How to Use Baby Steps to Build Self-Esteem
Here are some things to keep in mind when using baby steps to grow self-esteem:
- Cut your goals in half. Whatever your step is, cut it in half. Let's say one of your goals is to think something kind about yourself every time you look in the mirror. This is a great goal, but on dark days it can be hard. This is where breaking the goal in half can be beneficial. Perhaps the first goal is simply to look in the mirror and listen to the mental dialogue that initially arises (even if it's not enjoyable). The second goal is telling yourself, "Yes, those are things that come up sometimes, but I also think I am [insert positive here]." We all have days where we can't achieve the second goal, but we can still feel a sense of accomplishment having achieved the first.
- Know your learning style. We all have different ways of learning and processing information. Do you know yours? If not, spend a few minutes online figuring it out. Once you know yours. tailor your baby steps to include it. For example, if you're a visual learner, have a list with steps you can cross off. If you're kinesthetic learner, get a box of blocks and create a "success" tower–add one block every step you succeed. If you're aural learner, consider having a "build self-esteem playlist." If you're verbal learner, ask someone to be your "goal buddy," who can talk to you about your accomplishments and share your success (perhaps you can do the same for them). By linking building self-esteem to your learning style, you can feel deeply satisfied with your baby steps.
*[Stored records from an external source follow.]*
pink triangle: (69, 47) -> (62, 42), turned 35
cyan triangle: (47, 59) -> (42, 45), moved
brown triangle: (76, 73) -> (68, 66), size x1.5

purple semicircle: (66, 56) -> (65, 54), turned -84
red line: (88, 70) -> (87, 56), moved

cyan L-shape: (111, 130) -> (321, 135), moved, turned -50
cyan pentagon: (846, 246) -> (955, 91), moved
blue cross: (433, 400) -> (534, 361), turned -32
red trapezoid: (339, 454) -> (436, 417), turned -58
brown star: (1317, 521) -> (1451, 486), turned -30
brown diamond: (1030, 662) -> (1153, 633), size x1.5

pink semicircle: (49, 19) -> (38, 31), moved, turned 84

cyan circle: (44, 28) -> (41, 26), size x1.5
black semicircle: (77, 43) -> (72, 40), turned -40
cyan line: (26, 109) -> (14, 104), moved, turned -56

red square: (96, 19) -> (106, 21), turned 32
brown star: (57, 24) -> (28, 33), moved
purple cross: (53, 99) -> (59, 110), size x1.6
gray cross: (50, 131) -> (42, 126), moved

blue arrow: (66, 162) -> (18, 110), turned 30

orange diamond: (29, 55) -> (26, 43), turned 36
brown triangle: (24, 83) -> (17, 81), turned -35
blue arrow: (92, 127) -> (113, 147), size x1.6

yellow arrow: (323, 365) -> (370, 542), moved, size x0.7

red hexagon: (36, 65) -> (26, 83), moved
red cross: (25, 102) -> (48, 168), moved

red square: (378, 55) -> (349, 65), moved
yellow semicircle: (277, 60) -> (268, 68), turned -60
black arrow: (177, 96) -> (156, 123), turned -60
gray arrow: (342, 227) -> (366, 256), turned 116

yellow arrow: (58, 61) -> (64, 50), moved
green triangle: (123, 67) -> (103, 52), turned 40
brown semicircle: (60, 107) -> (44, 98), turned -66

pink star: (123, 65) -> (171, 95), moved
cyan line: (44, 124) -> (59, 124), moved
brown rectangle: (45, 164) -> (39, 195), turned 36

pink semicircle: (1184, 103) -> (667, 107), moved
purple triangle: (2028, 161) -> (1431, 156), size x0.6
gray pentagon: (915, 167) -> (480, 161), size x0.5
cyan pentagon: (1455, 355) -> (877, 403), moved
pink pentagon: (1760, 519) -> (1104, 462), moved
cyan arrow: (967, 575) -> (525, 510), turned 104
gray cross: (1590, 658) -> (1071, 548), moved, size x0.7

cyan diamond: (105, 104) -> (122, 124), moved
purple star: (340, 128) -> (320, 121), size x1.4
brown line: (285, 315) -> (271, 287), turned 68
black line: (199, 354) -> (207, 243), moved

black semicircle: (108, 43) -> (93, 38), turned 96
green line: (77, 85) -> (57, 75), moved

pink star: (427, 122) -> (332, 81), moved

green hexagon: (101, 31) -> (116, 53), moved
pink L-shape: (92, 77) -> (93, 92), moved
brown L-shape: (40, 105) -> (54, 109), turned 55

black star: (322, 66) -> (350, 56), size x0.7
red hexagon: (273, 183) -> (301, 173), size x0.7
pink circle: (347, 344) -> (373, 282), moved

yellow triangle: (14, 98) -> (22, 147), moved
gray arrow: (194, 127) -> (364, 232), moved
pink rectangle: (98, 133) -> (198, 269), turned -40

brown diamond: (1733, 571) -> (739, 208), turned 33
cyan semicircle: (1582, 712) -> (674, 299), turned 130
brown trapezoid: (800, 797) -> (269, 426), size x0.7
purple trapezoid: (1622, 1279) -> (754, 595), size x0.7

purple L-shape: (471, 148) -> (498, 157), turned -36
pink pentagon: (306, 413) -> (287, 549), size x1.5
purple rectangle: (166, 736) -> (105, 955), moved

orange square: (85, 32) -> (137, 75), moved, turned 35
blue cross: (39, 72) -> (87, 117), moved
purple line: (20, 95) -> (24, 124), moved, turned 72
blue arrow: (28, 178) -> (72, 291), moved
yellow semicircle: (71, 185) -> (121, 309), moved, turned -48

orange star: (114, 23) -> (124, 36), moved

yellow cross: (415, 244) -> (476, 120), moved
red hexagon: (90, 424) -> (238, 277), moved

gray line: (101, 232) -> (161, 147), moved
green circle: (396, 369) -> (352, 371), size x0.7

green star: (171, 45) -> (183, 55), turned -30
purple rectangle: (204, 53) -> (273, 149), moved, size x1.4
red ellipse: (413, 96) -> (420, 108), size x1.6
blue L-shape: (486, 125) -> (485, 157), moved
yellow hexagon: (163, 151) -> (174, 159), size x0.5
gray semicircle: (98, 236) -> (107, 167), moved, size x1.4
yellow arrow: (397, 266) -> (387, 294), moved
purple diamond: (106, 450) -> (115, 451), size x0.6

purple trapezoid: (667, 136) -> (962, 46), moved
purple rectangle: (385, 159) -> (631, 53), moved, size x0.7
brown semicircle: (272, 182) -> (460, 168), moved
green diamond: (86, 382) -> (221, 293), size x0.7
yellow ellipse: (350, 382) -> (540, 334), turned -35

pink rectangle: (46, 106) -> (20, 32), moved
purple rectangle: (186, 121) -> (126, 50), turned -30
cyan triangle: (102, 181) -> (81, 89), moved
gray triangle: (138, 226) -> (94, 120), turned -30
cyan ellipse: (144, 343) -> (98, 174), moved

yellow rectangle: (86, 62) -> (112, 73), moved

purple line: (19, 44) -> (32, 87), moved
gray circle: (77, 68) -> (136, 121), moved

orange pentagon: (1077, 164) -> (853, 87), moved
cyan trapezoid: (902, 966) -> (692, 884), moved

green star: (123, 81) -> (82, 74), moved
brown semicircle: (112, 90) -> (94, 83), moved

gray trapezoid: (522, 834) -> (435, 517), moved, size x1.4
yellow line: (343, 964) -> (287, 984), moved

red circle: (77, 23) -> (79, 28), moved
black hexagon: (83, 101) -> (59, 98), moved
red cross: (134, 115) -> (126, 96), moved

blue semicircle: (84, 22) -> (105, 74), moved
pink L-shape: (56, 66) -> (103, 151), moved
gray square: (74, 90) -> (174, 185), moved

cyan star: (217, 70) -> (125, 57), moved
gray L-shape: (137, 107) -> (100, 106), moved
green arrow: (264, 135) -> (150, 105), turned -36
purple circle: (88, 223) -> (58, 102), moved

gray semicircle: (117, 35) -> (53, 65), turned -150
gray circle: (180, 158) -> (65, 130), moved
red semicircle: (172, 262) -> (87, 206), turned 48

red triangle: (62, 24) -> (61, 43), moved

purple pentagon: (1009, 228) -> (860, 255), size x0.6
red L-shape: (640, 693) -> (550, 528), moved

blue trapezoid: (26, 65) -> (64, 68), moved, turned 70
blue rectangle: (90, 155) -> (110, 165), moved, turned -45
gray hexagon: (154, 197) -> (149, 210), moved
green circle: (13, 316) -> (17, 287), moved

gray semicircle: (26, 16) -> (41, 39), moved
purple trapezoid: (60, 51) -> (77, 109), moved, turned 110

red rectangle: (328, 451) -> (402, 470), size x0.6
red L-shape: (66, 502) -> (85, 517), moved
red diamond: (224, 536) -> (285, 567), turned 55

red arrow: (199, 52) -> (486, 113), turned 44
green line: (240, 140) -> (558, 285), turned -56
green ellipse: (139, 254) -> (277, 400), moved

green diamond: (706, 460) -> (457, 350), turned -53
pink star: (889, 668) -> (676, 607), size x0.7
- Build strength. Imagine you decide to learn guitar. Do you suddenly start playing 10 hours a day? Of course not. You smart small. Once your hands build up strength and skill, you can play for as long as you'd like. Keep this in mind when building self-esteem. Often when we make the decision to build self-esteem, we think we can spend hours each day on it. But it doesn't work like that–you have to build up your "self-esteem strength" just like any other skill. Creating new neuropathways in your brain takes time. Perhaps start with one baby step a day to build self-esteem. For example, let's say you're interested in losing weight. Instead of jumping into an entirely new diet, consider starting with one meal a day–perhaps for your afternoon snack, you switch from a cookie to half a cookie and a hard-boiled egg.
- Chill out. Yout can't be mentally active all the time. Sometimes, you need to zone. How do you re-energize? Do you watch television? Do you have a treat? Do you enjoy Internet browsing? Downtime is just as important as your active time–you need to recharge your batteries to power your building self-esteem machine.
Try using baby steps to build your self-esteem and see if it works for you.
Mahrer, B. (2019, August 8). Using Baby Steps to Build Self-Esteem, HealthyPlace. Retrieved on 2020, June 5 from https://www.healthyplace.com/blogs/buildingselfesteem/2019/8/using-baby-steps-to-build-self-esteem
Author: Britt Mahrer
I love the idea of baby steps for any work being done with mental and emotional health. Small steps toward a larger goal help it to be manageable instead of overwhelming. I think it's so great that you talk about your learning style. It's so important for us to be aware of our tendencies when it comes to areas of motivation and procrastination, or avoidance.
Hi Lizanne, as always I appreciate the depth and thought that goes into your comments. Being aware of our tendencies is a huge part of self-discovery, one that we all benefit from exploring.